Examples might be when we want to include a library to support our own package/application, but do not want to give it full support for end-users; we might include the library itself, but not include the components that provide the ability to develop against it (the include files, static libraries etc. that typically land in a -devel binary rpm).
Can we do this naturally in a modular build chain? Clearly it breaks any assumption that a module can be both compiled and composed in complete independence from any other: if a package build ends up in multiple modules, then the compile phase of building those modules is now linked. We need to determine how important it is to support this.
But it is still quite possible to achieve, if the modules which are to share binaries have matching branches. In that case, module composes can always agree on which koji branches [tags] to consume packages from. So this may be fairly easy for modules which are part of a single consolidated release, as defined above; it would be fair to restrict this possibility to that case.

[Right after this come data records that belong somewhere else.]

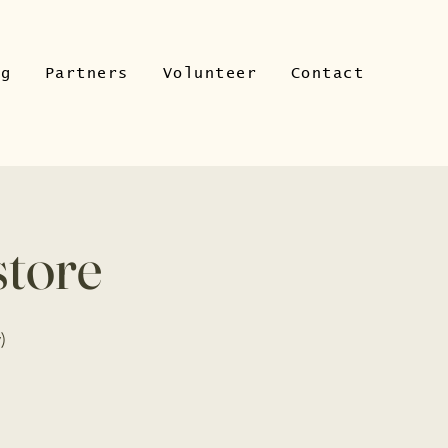
ng
Partners
Volunteer
Contact
store
)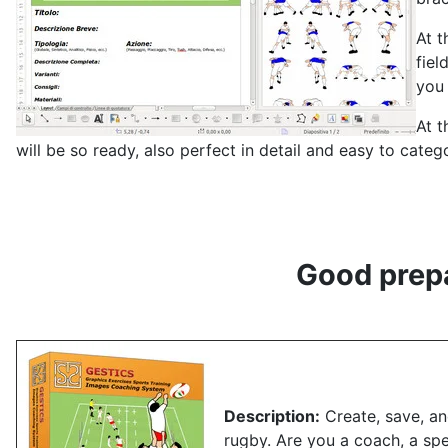
At t
fiel
you 
At t
will be so ready, also perfect in detail and easy to cate
Good prepa
Description:
Create, save, and
rugby.
Are you a coach, a sp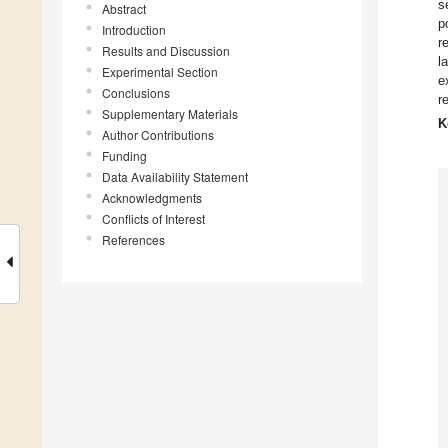
s
Abstract
p
Introduction
r
Results and Discussion
l
Experimental Section
e
Conclusions
r
Supplementary Materials
K
Author Contributions
Funding
Data Availability Statement
Acknowledgments
Conflicts of Interest
References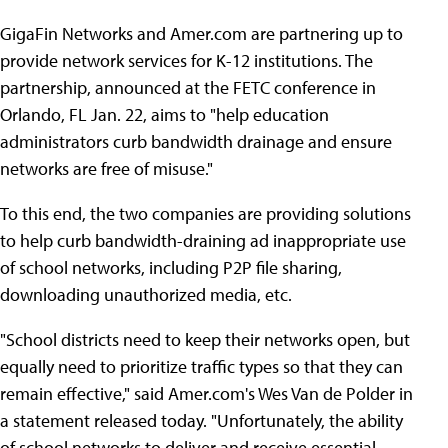
GigaFin Networks and Amer.com are partnering up to
provide network services for K-12 institutions. The
partnership, announced at the FETC conference in
Orlando, FL Jan. 22, aims to "help education
administrators curb bandwidth drainage and ensure
networks are free of misuse."
To this end, the two companies are providing solutions
to help curb bandwidth-draining ad inappropriate use
of school networks, including P2P file sharing,
downloading unauthorized media, etc.
"School districts need to keep their networks open, but
equally need to prioritize traffic types so that they can
remain effective," said Amer.com's Wes Van de Polder in
a statement released today. "Unfortunately, the ability
of school networks to deliver and receive essential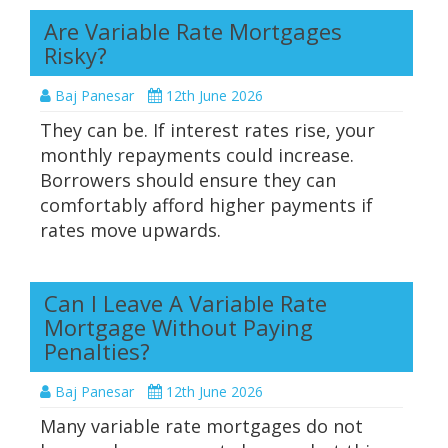
Are Variable Rate Mortgages
Risky?
Baj Panesar
12th June 2026
They can be. If interest rates rise, your
monthly repayments could increase.
Borrowers should ensure they can
comfortably afford higher payments if
rates move upwards.
Can I Leave A Variable Rate
Mortgage Without Paying
Penalties?
Baj Panesar
12th June 2026
Many variable rate mortgages do not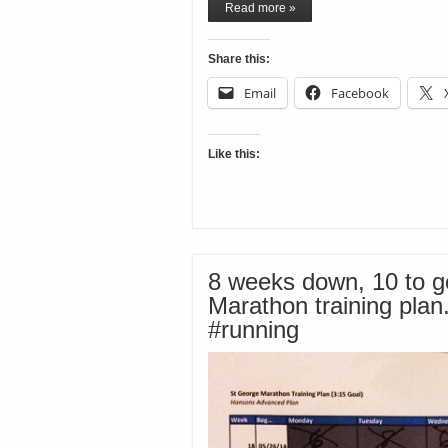
Read more »
Share this:
Email
Facebook
Like this:
8 weeks down, 10 to g
Marathon training plan
#running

Does a single module source branch result in a single composed binary branch? Or do we build that same source multiple times against different base distribution build roots?
Clearly, branching becomes enormously more complicated if we need to support builds for multiple different build roots in a single branch. The idea of a single coherent branching structure from git to release is broken if we have multiple output branches from a single input branch.
But the entire point of ABI forwards compatibility is to avoid the need to do this: to run a module on a set of major runtimes, it should, in theory, be necessary simply to build it on the oldest runtime in that set. A module built on F25 should run on F26 or f27, as long as it is using only dependencies with long-term stability guarantees.
So before working through the complexities of commit-once, compile-multiple-times, it will be important to determine to what extent we can simply depend on ABI compatibility to ensure a module works against multiple runtimes.